An object of mass m=80 kg moves in one dimension subject to the potential energy
U(x)=λ4(x2−a2)2+b2x2.(1)
Here we use λ= 1 kg/(m2s2), a= 7 m, and b= -11 kg/s2.
(a) How many equilibrium points (stable and unstable ones) does this potential have?
n=
0.1.2.3.4.
(b) Find a stable equilibrium point x0 such that x0 is positive. (in meters)
x0=
To determine the equilibrium points of the potential energy function U(x), we need to find the points where the force acting on the object is zero. Equilibrium points correspond to the points where the derivative of the potential energy with respect to x, dU/dx, is equal to zero.
(a) To find the equilibrium points, we differentiate the potential energy function U(x) with respect to x:
dU/dx = 8λ(x^2 - a^2)x + 2bx.
Setting dU/dx = 0, we can solve for x:
8λ(x^2 - a^2)x + 2bx = 0.
This equation can be factored as:
x(8λ(x^2 - a^2) + 2b) = 0.
For x to be non-zero, the expression in the parentheses must be equal to zero:
8λ(x^2 - a^2) + 2b = 0.
Simplifying this equation, we get:
8λx^2 - 8λa^2 + 2b = 0.
Now we can solve this quadratic equation for x. Plugging in the values for λ, a, and b, we have:
8x^2 - 56 + 22 = 0.
8x^2 - 34 = 0.
Dividing the equation by 2 gives:
4x^2 - 17 = 0.
Solving this quadratic equation, we find two possible values for x:
x = ±√(17/4).
Therefore, there are two equilibrium points.
Answer for (a): n = 2.
(b) To find a stable equilibrium point x0, we need to determine the sign of the second derivative of U(x) at the equilibrium points. If the second derivative is positive, it indicates a stable equilibrium point.
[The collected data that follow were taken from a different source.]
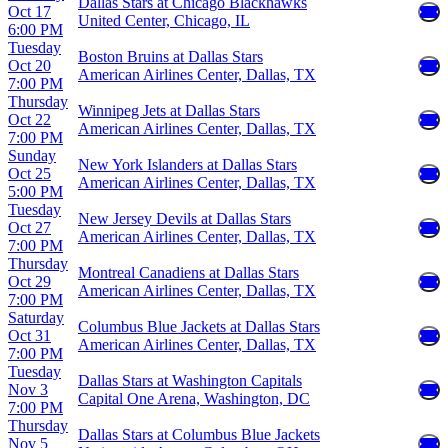
Dallas Stars at Chicago Blackhawks
Oct 17
United Center, Chicago, IL
6:00 PM
Tuesday
Boston Bruins at Dallas Stars
Oct 20
American Airlines Center, Dallas, TX
7:00 PM
Thursday
Winnipeg Jets at Dallas Stars
Oct 22
American Airlines Center, Dallas, TX
7:00 PM
Sunday
New York Islanders at Dallas Stars
Oct 25
American Airlines Center, Dallas, TX
5:00 PM
Tuesday
New Jersey Devils at Dallas Stars
Oct 27
American Airlines Center, Dallas, TX
7:00 PM
Thursday
Montreal Canadiens at Dallas Stars
Oct 29
American Airlines Center, Dallas, TX
7:00 PM
Saturday
Columbus Blue Jackets at Dallas Stars
Oct 31
American Airlines Center, Dallas, TX
7:00 PM
Tuesday
Dallas Stars at Washington Capitals
Nov 3
Capital One Arena, Washington, DC
7:00 PM
Thursday
Dallas Stars at Columbus Blue Jackets
Nov 5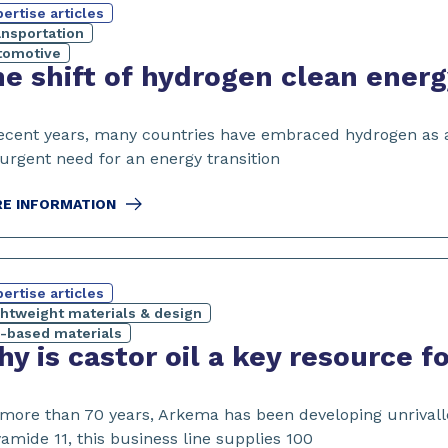
ertise articles
ansportation
tomotive
e shift of hydrogen clean ener
recent years, many countries have embraced hydrogen as a 
 urgent need for an energy transition
E INFORMATION
ertise articles
ghtweight materials & design
o-based materials
y is castor oil a key resource 
 more than 70 years, Arkema has been developing unrivalled
amide 11, this business line supplies 100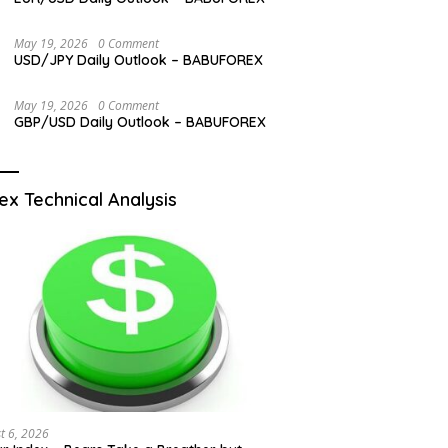
May 19, 2026
0 Comment
USD/JPY Daily Outlook – BABUFOREX
May 19, 2026
0 Comment
GBP/USD Daily Outlook – BABUFOREX
ex Technical Analysis
t 6, 2026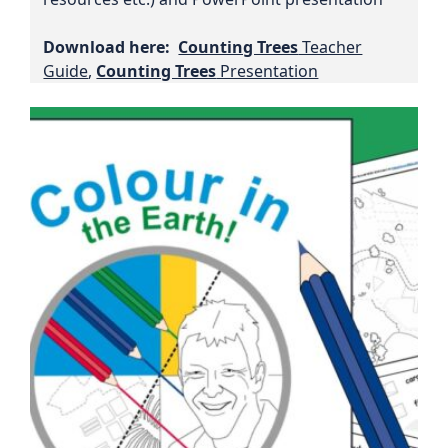
Download here:
Counting Trees
Teacher
Guide
,
Counting Trees
Presentation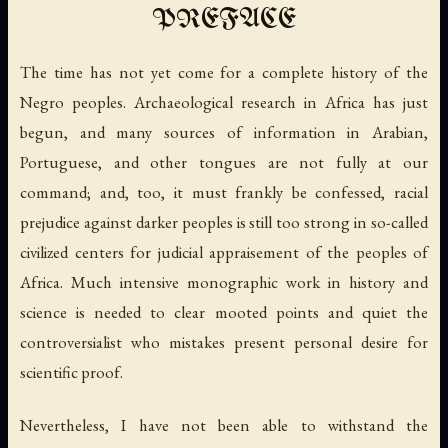
PREFACE
The time has not yet come for a complete history of the
Negro peoples. Archaeological research in Africa has just
begun, and many sources of information in Arabian,
Portuguese, and other tongues are not fully at our
command; and, too, it must frankly be confessed, racial
prejudice against darker peoples is still too strong in so-called
civilized centers for judicial appraisement of the peoples of
Africa. Much intensive monographic work in history and
science is needed to clear mooted points and quiet the
controversialist who mistakes present personal desire for
scientific proof.
Nevertheless, I have not been able to withstand the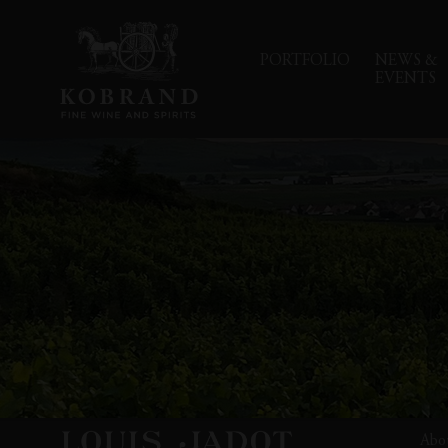
PORTFOLIO
NEWS &
EVENTS
Abo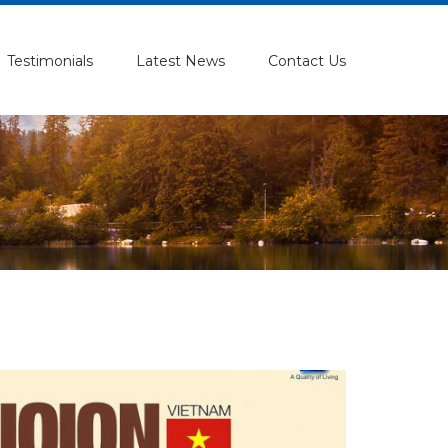
Testimonials
Latest News
Contact Us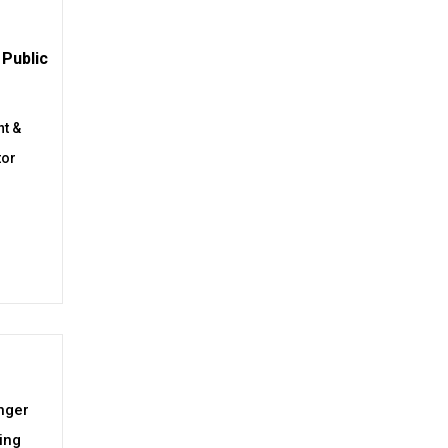
Public
t &
tor
nger
ing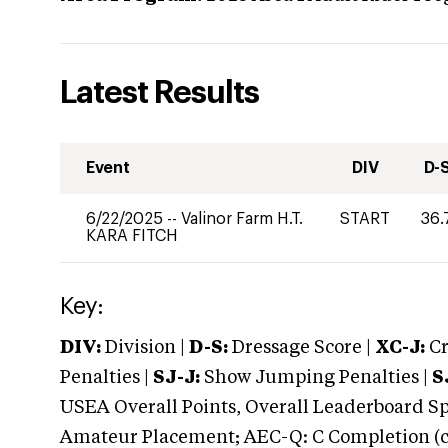
Latest Results
Event
DIV
D-
6/22/2025
--
Valinor Farm H.T.
START
36.
KARA FITCH
Key:
DIV:
Division |
D-S:
Dressage Score |
XC-J:
Cr
Penalties |
SJ-J:
Show Jumping Penalties |
S
USEA Overall Points, Overall Leaderboard Spe
Amateur Placement; AEC-Q: C Completion (co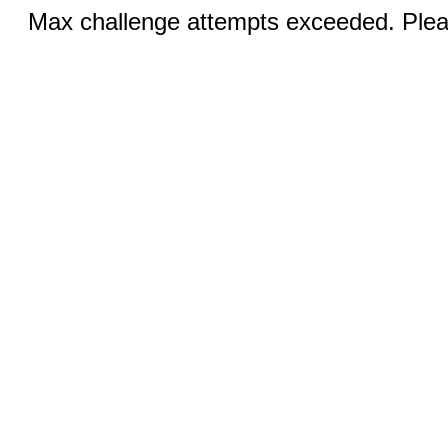
Max challenge attempts exceeded. Pleas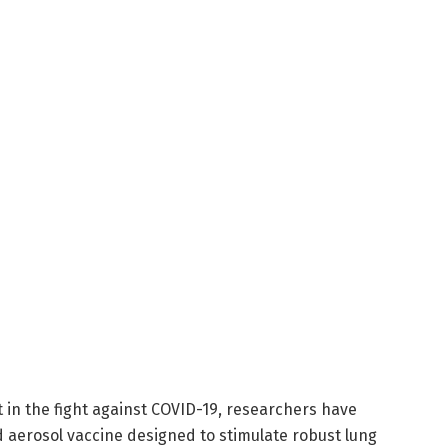
in the fight against COVID-19, researchers have
d aerosol vaccine designed to stimulate robust lung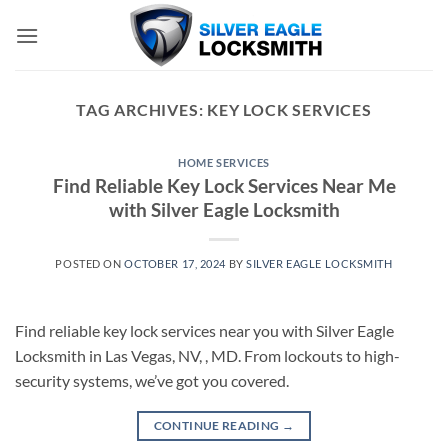
Skip
to
content
TAG ARCHIVES:
KEY LOCK SERVICES
HOME SERVICES
Find Reliable Key Lock Services Near Me
with Silver Eagle Locksmith
POSTED ON
OCTOBER 17, 2024
BY
SILVER EAGLE LOCKSMITH
Find reliable key lock services near you with Silver Eagle
Locksmith in Las Vegas, NV, , MD. From lockouts to high-
security systems, we’ve got you covered.
CONTINUE READING
→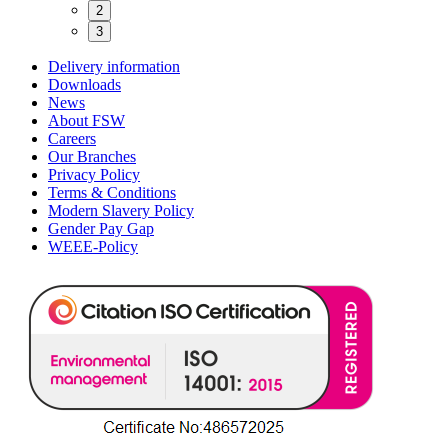
2
3
Delivery information
Downloads
News
About FSW
Careers
Our Branches
Privacy Policy
Terms & Conditions
Modern Slavery Policy
Gender Pay Gap
WEEE-Policy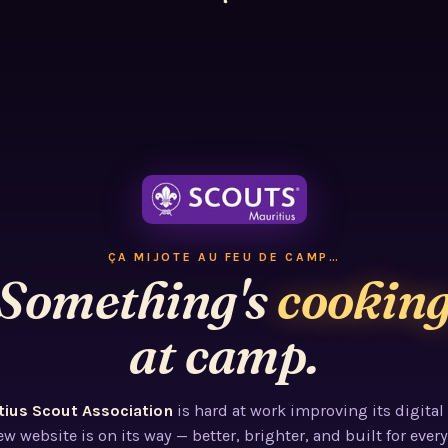
ÇA MIJOTE AU FEU DE CAMP…
Something's
cookin
at camp.
tius Scout Association
is hard at work improving its digital
w website is on its way — better, brighter, and built for every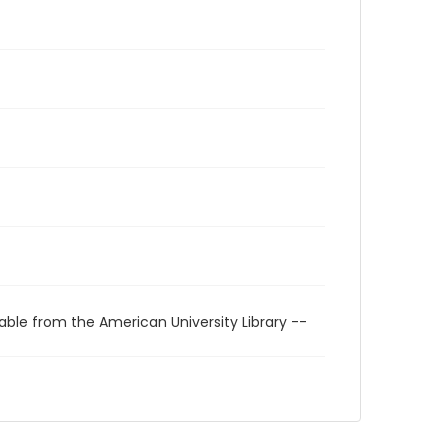
able from the American University Library --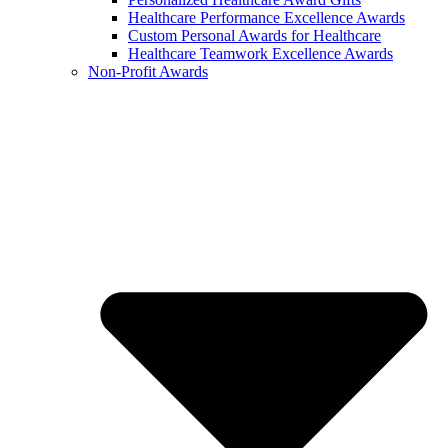
Healthcare Performance Excellence Awards
Custom Personal Awards for Healthcare
Healthcare Teamwork Excellence Awards
Non-Profit Awards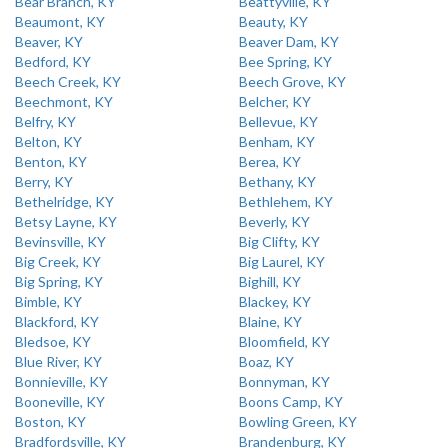
Bear Branch, KY
Beattyville, KY
Beaumont, KY
Beauty, KY
Beaver, KY
Beaver Dam, KY
Bedford, KY
Bee Spring, KY
Beech Creek, KY
Beech Grove, KY
Beechmont, KY
Belcher, KY
Belfry, KY
Bellevue, KY
Belton, KY
Benham, KY
Benton, KY
Berea, KY
Berry, KY
Bethany, KY
Bethelridge, KY
Bethlehem, KY
Betsy Layne, KY
Beverly, KY
Bevinsville, KY
Big Clifty, KY
Big Creek, KY
Big Laurel, KY
Big Spring, KY
Bighill, KY
Bimble, KY
Blackey, KY
Blackford, KY
Blaine, KY
Bledsoe, KY
Bloomfield, KY
Blue River, KY
Boaz, KY
Bonnieville, KY
Bonnyman, KY
Booneville, KY
Boons Camp, KY
Boston, KY
Bowling Green, KY
Bradfordsville, KY
Brandenburg, KY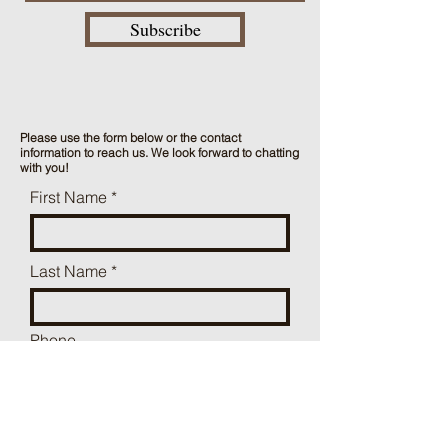
Subscribe
Please use the form below or the contact
information to reach us. We look forward to chatting
with you!
First Name
Last Name
Phone
Mailing Address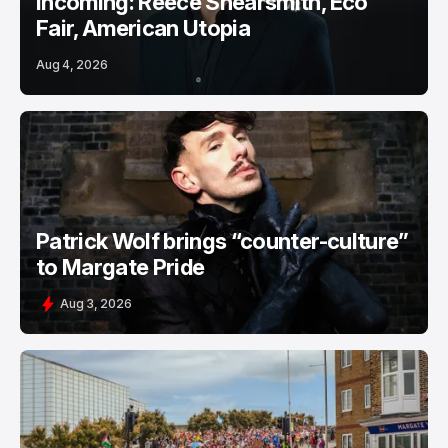
Incoming: Reece Shearsmith, Eco
Fair, American Utopia
Aug 4, 2026
Patrick Wolf brings “counter-culture”
to Margate Pride
Aug 3, 2026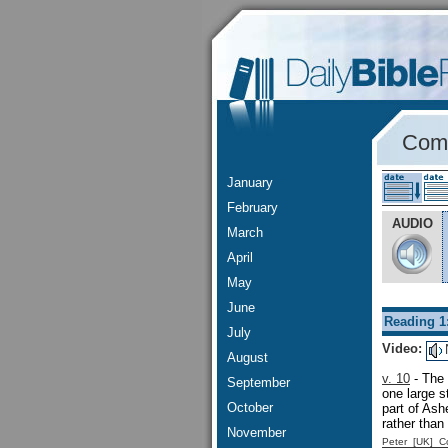
Comm
January
February
AUDIO
March
April
May
June
Reading 1
July
Video:
August
v. 10
- The 
September
one large 
October
part of As
rather than
November
Peter [UK] 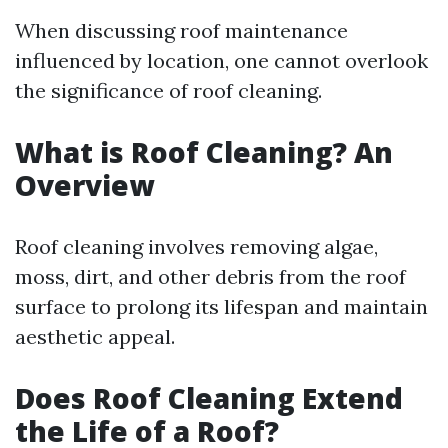
When discussing roof maintenance
influenced by location, one cannot overlook
the significance of roof cleaning.
What is Roof Cleaning? An
Overview
Roof cleaning involves removing algae,
moss, dirt, and other debris from the roof
surface to prolong its lifespan and maintain
aesthetic appeal.
Does Roof Cleaning Extend
the Life of a Roof?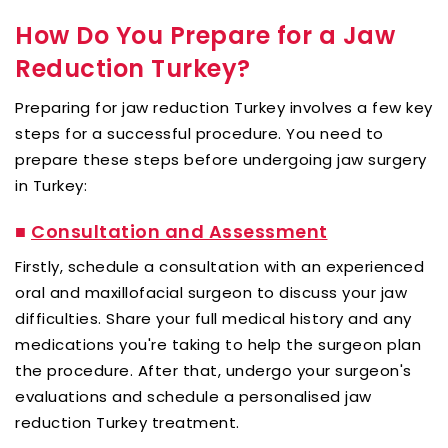
How Do You Prepare for a Jaw
Reduction Turkey?
Preparing for jaw reduction Turkey involves a few key
steps for a successful procedure. You need to
prepare these steps before undergoing jaw surgery
in Turkey:
■
Consultation and Assessment
Firstly, schedule a consultation with an experienced
oral and maxillofacial surgeon to discuss your jaw
difficulties. Share your full medical history and any
medications you're taking to help the surgeon plan
the procedure. After that, undergo your surgeon's
evaluations and schedule a personalised jaw
reduction Turkey treatment.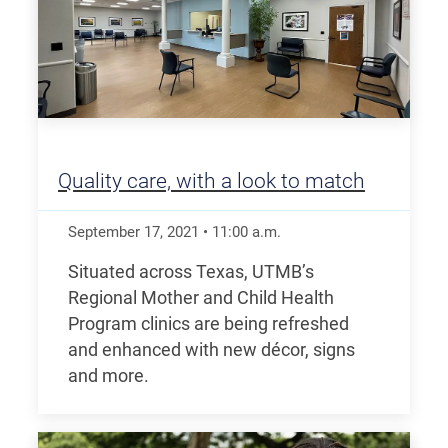
Quality care, with a look to match
September 17, 2021
•
11:00
a.m.
Situated across Texas, UTMB’s
Regional Mother and Child Health
Program clinics are being refreshed
and enhanced with new décor, signs
and more.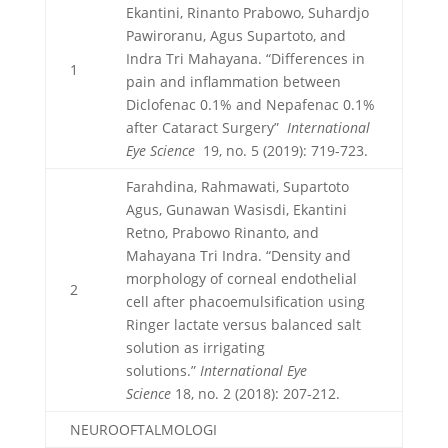
Ekantini, Rinanto Prabowo, Suhardjo
Pawiroranu, Agus Supartoto, and
Indra Tri Mahayana. “Differences in
1
pain and inflammation between
Diclofenac 0.1% and Nepafenac 0.1%
after Cataract Surgery”
International
Eye Science
19, no. 5 (2019): 719-723.
Farahdina, Rahmawati, Supartoto
Agus, Gunawan Wasisdi, Ekantini
Retno, Prabowo Rinanto, and
Mahayana Tri Indra. “Density and
morphology of corneal endothelial
2
cell after phacoemulsification using
Ringer lactate versus balanced salt
solution as irrigating
solutions.”
International Eye
Science
18, no. 2 (2018): 207-212.
NEUROOFTALMOLOGI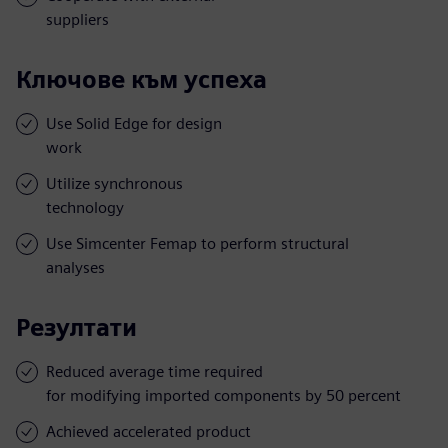
suppliers
Ключове към успеха
Use Solid Edge for design
work
Utilize synchronous
technology
Use Simcenter Femap to perform structural
analyses
Резултати
Reduced average time required
for modifying imported components by 50 percent
Achieved accelerated product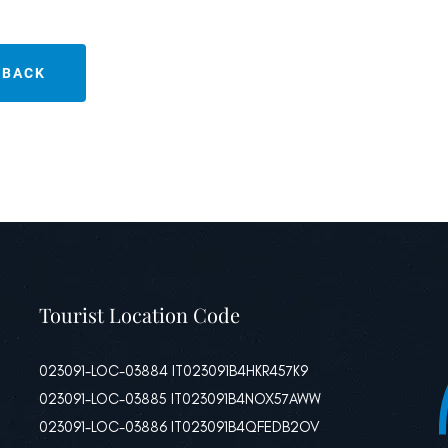
BACK
Tourist Location Code
023091-LOC-03884 IT023091B4HKR457K9
023091-LOC-03885 IT023091B4NOX57AWW
023091-LOC-03886 IT023091B4QFEDB2OV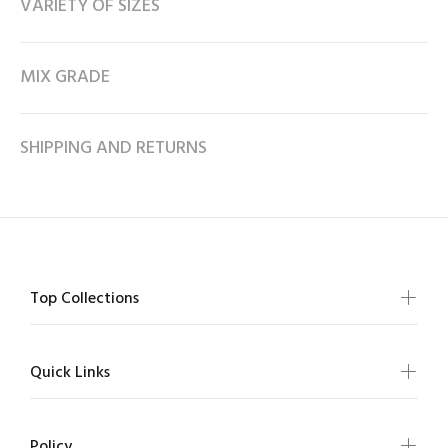
VARIETY OF SIZES
MIX GRADE
SHIPPING AND RETURNS
Top Collections
Quick Links
Policy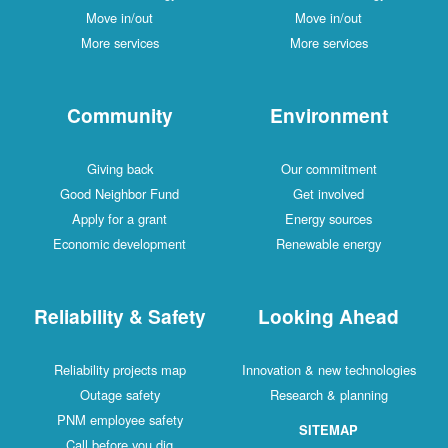
Move in/out
Move in/out
More services
More services
Community
Environment
Giving back
Our commitment
Good Neighbor Fund
Get involved
Apply for a grant
Energy sources
Economic development
Renewable energy
Reliability & Safety
Looking Ahead
Reliability projects map
Innovation & new technologies
Outage safety
Research & planning
PNM employee safety
SITEMAP
Call before you dig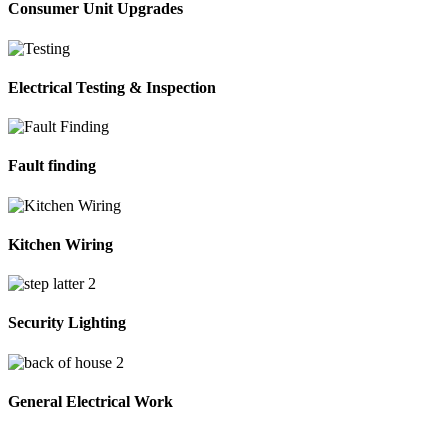
Consumer Unit Upgrades
Electrical Testing & Inspection
Fault finding
Kitchen Wiring
Security Lighting
General Electrical Work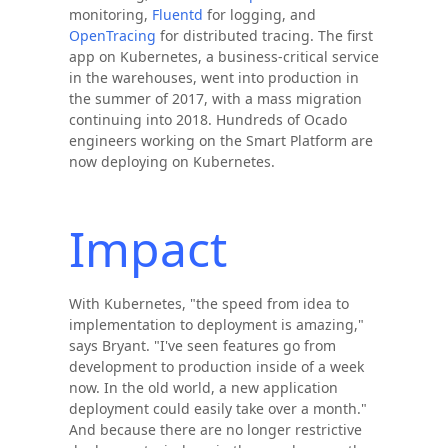
monitoring,
Fluentd
for logging, and
OpenTracing
for distributed tracing. The first
app on Kubernetes, a business-critical service
in the warehouses, went into production in
the summer of 2017, with a mass migration
continuing into 2018. Hundreds of Ocado
engineers working on the Smart Platform are
now deploying on Kubernetes.
Impact
With Kubernetes, "the speed from idea to
implementation to deployment is amazing,"
says Bryant. "I've seen features go from
development to production inside of a week
now. In the old world, a new application
deployment could easily take over a month."
And because there are no longer restrictive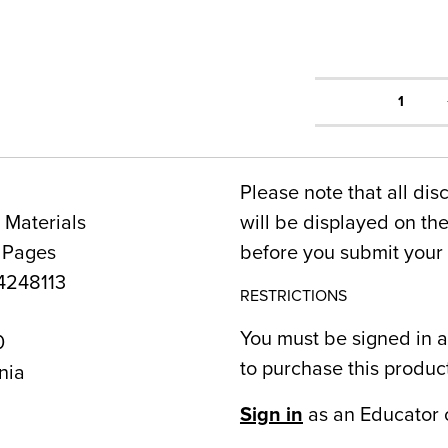
1
Please note that all dis
 Materials
will be displayed on t
 Pages
before you submit your 
248113
RESTRICTIONS
You must be signed in a
0
to purchase this produc
nia
Sign in
as an Educator 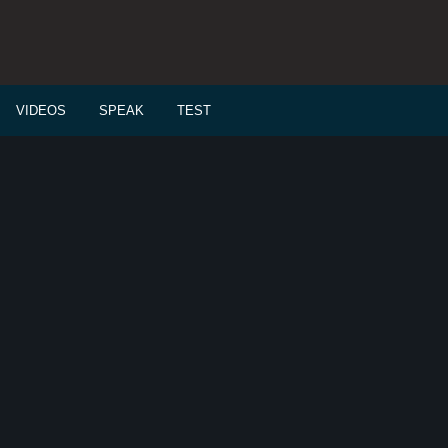
VIDEOS
SPEAK
TEST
To find the second derivative, we differentiate dU/dx with respect to x:
d^2U/dx^2 = 8λ(2x^2 - a^2) + 2b.
Now we plug the equilibrium points x = ±√(17/4) into the second derivative expression:
For x = √(17/4):
d^2U/dx^2 = 8λ(2(√(17/4))^2 - a^2) + 2b
= 8(1)(2(17/4) - 49) - 22
= 8(8.5 - 49) - 22
= -300.
Since the second derivative is negative, this equilibrium point is unstable.
For x = -√(17/4):
d^2U/dx^2 = 8λ(2(-√(17/4))^2 - a^2) + 2b
= 8(1)(2(17/4) - 49) - 22
= 8(-8.5 - 49) - 22
= -300.
Again, the second derivative is negative, indicating an unstable equilibrium point.
To find a stable equilibrium point x0 that is positive, we need to find an interval where the potential energy function U(x) is minimized. In this case, since the potential energy function is a quartic function (power of 4), it has global minima at its equilibrium points. So the stable equilibrium point with a positive x0 will be the point where U(x) is minimized.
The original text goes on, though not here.